Mismatch between SNI and Host header in HTTP/1.x scenarios

In HTTP/1.x, this issue is not related to the protocol itself. It is typically caused by one of the following:

  1. The HTTP client has a bug. We have seen this issue with a custom HTTP client developed in C.

  2. If an Nginx proxy is in front of the gateway, the request path is Client > Nginx > Cloud-native gateway > Server. When Nginx forwards an HTTPS request, you must set the SNI. See the following sample configuration. The `server_name` directive sets the SNI:

    upstream backend {  
        server backend1.example.com server_name backend1.example.com;  
        server backend2.example.com server_name backend2.example.com;  
    }
  3. If CDN or DCDN is in front of the gateway, the request path is Client > CDN/DCDN > Cloud-native gateway > Server. If the back-to-origin request uses HTTPS, you must set the origin SNI in the DCDN back-to-origin configuration. The origin SNI and Host header must match.
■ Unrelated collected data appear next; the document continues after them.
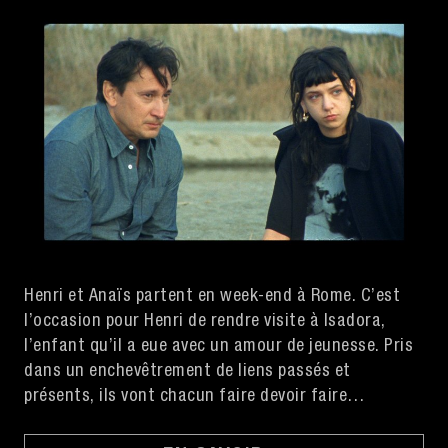
Henri et Anaïs partent en week-end à Rome. C’est
l’occasion pour Henri de rendre visite à Isadora,
l’enfant qu’il a eue avec un amour de jeunesse. Pris
dans un enchevêtrement de liens passés et
présents, ils vont chacun faire devoir faire
l’expérience de la perte et du deuil du passé.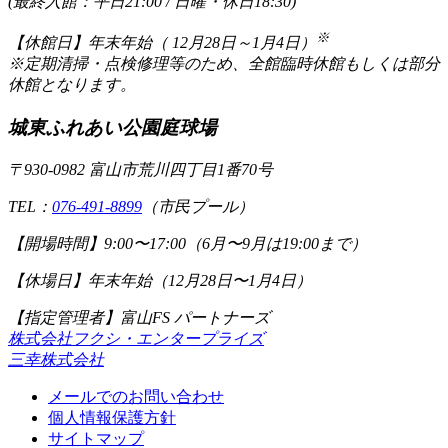
(最終入館：平日21:00 / 日曜・休日18:30)
※
【休館日】
年末年始（ 12月28日～1月4日）
※定期清掃・点検修理等のため、全館臨時休館もしくは部分
休館となります。
城東ふれあい公園庭球場
〒930-0982 富山市荒川四丁目1番70号
TEL：
076-491-8899
（市民プール）
【開場時間】
9:00〜17:00（6月〜9月は19:00まで）
【休場日】
年末年始（12月28日〜1月4日）
【指定管理者】富山FS パートナーズ
株式会社フクシ・エンタープライズ
三幸株式会社
メールでのお問い合わせ
個人情報保護方針
サイトマップ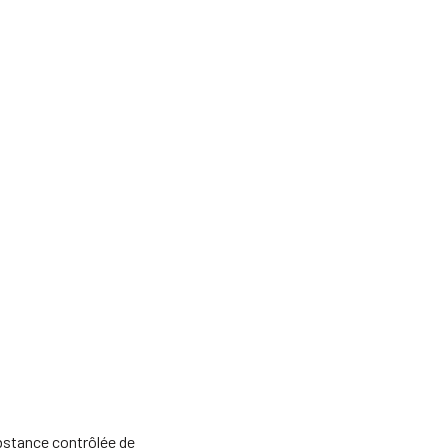
bstance contrôlée de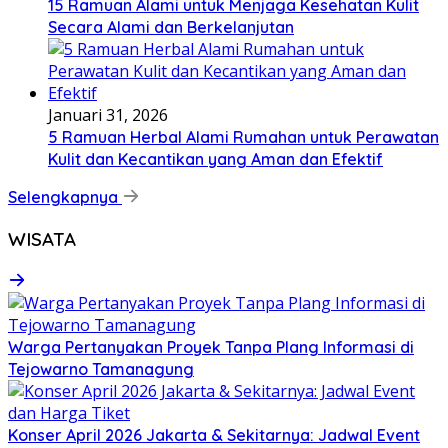
15 Ramuan Alami untuk Menjaga Kesehatan Kulit
Secara Alami dan Berkelanjutan
Januari 31, 2026
5 Ramuan Herbal Alami Rumahan untuk Perawatan
Kulit dan Kecantikan yang Aman dan Efektif
Selengkapnya
WISATA
Warga Pertanyakan Proyek Tanpa Plang Informasi di
Tejowarno Tamanagung
Konser April 2026 Jakarta & Sekitarnya: Jadwal Event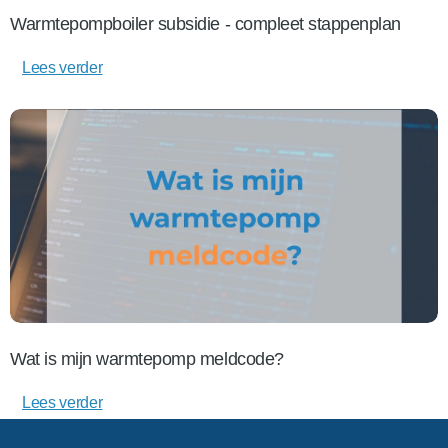
Warmtepompboiler subsidie - compleet stappenplan
Lees verder
Wat is mijn warmtepomp meldcode?
Lees verder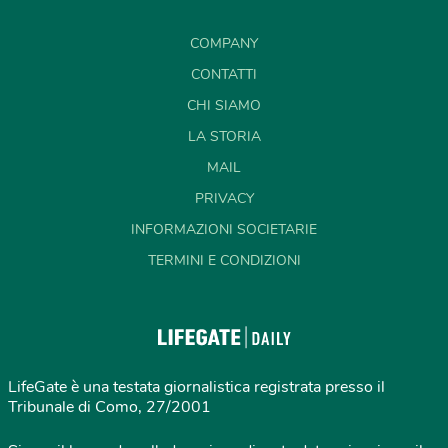
COMPANY
CONTATTI
CHI SIAMO
LA STORIA
MAIL
PRIVACY
INFORMAZIONI SOCIETARIE
TERMINI E CONDIZIONI
LifeGate è una testata giornalistica registrata presso il
Tribunale di Como, 27/2001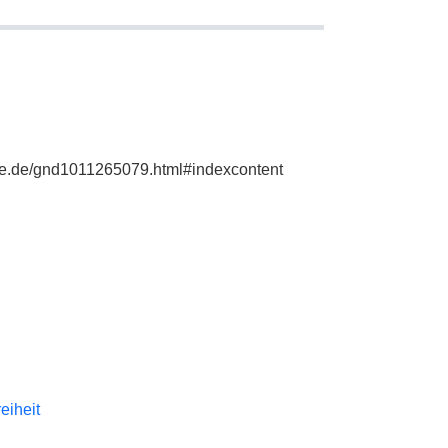
hie.de/gnd1011265079.html#indexcontent
reiheit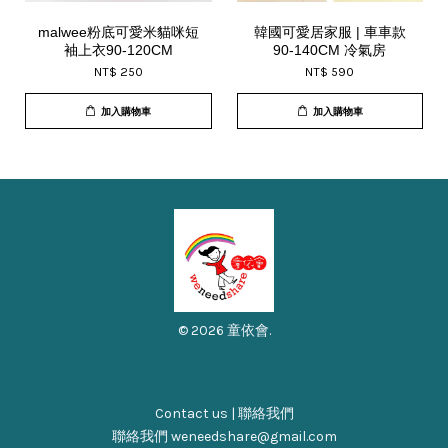
malwee粉底可愛米貓咪短
韓國可愛居家服 | 車車款
袖上衣90-120CM
90-140CM 冷氣房
NT$ 250
NT$ 590
加入購物車
加入購物車
© 2026 童依會.
Contact us | 聯絡我們
聯絡我們 weneedshare@gmail.com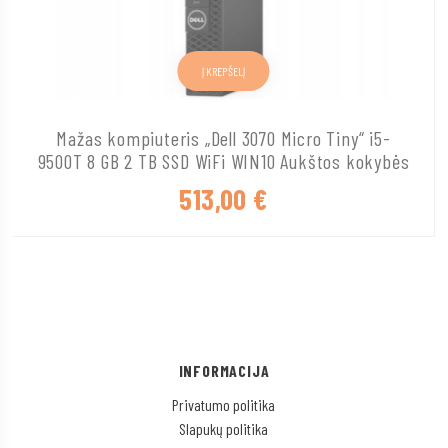
Į KREPŠELĮ
Mažas kompiuteris „Dell 3070 Micro Tiny“ i5-
9500T 8 GB 2 TB SSD WiFi WIN10 Aukštos kokybės
513,00
€
INFORMACIJA
Privatumo politika
Slapukų politika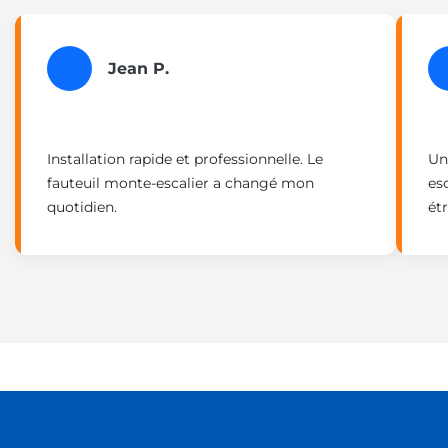
Jean P.
Installation rapide et professionnelle. Le
Un
fauteuil monte-escalier a changé mon
es
quotidien.
étr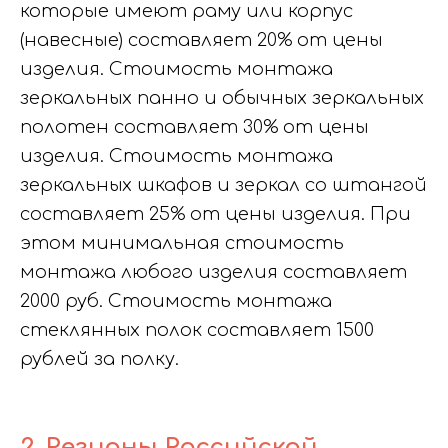
которые имеют раму или корпус
(навесные) составляет 20% от цены
изделия. Стоимость монтажа
зеркальных панно и обычных зеркальных
полотен составляет 30% от цены
изделия. Стоимость монтажа
зеркальных шкафов и зеркал со штангой
составляет 25% от цены изделия. При
этом минимальная стоимость
монтажа любого изделия составляет
2000 руб. Стоимость монтажа
стеклянных полок составляет 1500
рублей за полку.
2. Регионы Российской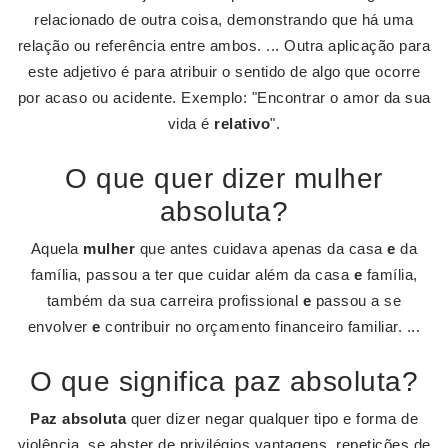
relacionado de outra coisa, demonstrando que há uma
relação ou referência entre ambos. ... Outra aplicação para
este adjetivo é para atribuir o sentido de algo que ocorre
por acaso ou acidente. Exemplo: "Encontrar o amor da sua
vida é
relativo
".
O que quer dizer mulher
absoluta?
Aquela
mulher
que antes cuidava apenas da casa
e
da
família, passou a ter que cuidar além da casa
e
família,
também da sua carreira profissional
e
passou a se
envolver
e
contribuir no orçamento financeiro familiar. ...
O que significa paz absoluta?
Paz absoluta
quer dizer negar qualquer tipo e forma de
violência, se abster de privilégios vantagens, repetições de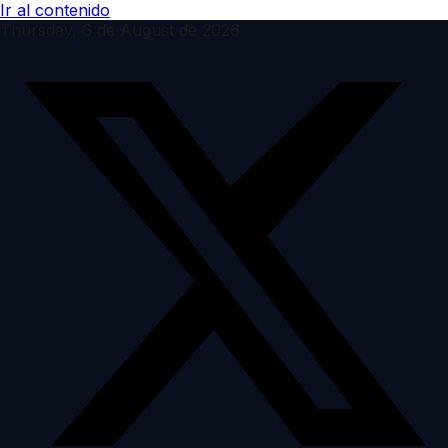
Ir al contenido
Thursday, 6 de August de 2026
  4. If WAF is in front of the gateway, the request path is Client > WAF > Cloud-native gateway > Server. If the back-to-origin request uses HTTPS and WAF is accessed using a canonical name (CNAME), you must modify the domain name configuration. In the forwarding configuration, select Enable Origin SNI. The origin SNI and Host header must match.

TLS connection failure in HTTP/1.x scenarios because the client request does not carry an SNI

In HTTP/1.x, this issue is not related to the protocol itself. It is typically caused by one of the following:

  1. The HTTP client has a bug. We have seen this issue with a custom HTTP client developed in C.

  2. The HTTP client is an old version that was released before the SNI specification was published. These old versions do not include an SNI when sending HTTPS requests.

How can you use gateway access logs to identify failures caused by a client not using TLS? The following is an example of an abnormal access log:

image

The `response_code_details` field contains filter_chain_not_found. The authority and requested_server_name fields are empty.

Solutions

  1. First, you should upgrade the HTTP client. In modern network environments, SNI is a default configuration. Most modern proxy software and gateways require SNI. Requests that do not include an SNI can pose security risks.

  2. If you cannot upgrade the HTTP client, and requests without an SNI are for a single exact-match domain name or wildcard domain name, you can configure a certificate for the default `*` domain name in the gateway and add a corresponding route, as follows:

  3. If you cannot upgrade the HTTP client, and requests without an SNI are for multiple exact-match domain names, you can configure a certificate for the default `*` domain name in the gateway and add a corresponding route. Note: The certificate for the `*` domain name must be a multi-domain certificate (SAN certificate). A SAN certificate can include multiple domain names, such as example.com, example.net, and sub.example.org.